• [RECORDS SUPPLIED]
------------------------------------------------------------

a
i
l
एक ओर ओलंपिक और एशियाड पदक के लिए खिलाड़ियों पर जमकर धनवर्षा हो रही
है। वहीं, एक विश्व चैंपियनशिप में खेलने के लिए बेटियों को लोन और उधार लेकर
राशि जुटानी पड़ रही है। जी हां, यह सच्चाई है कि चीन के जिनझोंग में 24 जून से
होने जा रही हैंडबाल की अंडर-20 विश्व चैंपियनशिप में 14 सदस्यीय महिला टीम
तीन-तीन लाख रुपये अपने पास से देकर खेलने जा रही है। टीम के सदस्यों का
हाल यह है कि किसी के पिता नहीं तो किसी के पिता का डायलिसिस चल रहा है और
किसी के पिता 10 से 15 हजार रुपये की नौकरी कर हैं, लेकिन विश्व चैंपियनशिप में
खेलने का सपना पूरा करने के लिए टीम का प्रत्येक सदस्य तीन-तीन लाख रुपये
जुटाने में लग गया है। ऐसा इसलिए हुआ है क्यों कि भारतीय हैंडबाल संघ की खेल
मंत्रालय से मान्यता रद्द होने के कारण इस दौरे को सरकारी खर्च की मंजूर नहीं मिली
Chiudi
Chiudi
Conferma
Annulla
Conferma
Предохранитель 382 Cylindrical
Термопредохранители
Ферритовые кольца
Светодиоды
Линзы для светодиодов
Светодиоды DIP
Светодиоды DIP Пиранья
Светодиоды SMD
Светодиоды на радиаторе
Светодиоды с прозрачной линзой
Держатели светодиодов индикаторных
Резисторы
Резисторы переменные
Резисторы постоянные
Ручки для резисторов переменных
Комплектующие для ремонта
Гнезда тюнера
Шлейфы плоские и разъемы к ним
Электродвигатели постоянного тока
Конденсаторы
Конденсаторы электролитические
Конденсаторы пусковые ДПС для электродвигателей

------------------------------------------------------------

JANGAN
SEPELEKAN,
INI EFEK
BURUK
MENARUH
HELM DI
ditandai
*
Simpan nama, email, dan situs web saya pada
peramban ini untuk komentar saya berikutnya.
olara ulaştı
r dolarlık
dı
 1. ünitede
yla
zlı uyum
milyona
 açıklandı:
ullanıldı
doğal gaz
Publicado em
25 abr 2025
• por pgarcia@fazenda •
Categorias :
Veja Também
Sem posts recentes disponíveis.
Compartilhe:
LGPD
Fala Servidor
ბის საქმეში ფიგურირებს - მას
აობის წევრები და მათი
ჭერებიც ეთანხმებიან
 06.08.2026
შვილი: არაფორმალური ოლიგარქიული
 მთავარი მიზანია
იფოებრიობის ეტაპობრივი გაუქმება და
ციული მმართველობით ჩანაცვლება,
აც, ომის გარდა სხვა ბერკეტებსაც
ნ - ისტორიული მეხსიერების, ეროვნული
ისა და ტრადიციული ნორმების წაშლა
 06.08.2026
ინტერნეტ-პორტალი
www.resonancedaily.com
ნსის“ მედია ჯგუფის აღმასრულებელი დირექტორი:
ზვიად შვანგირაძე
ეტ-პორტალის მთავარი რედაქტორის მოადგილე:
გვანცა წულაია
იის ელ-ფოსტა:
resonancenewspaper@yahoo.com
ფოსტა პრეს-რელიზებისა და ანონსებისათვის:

------------------------------------------------------------

For each line of the data that includes the word "светодиодов", return a copy of it.

• [EXPECTED ANSWER]
Линзы для светодиодов
Держатели светодиодов индикаторных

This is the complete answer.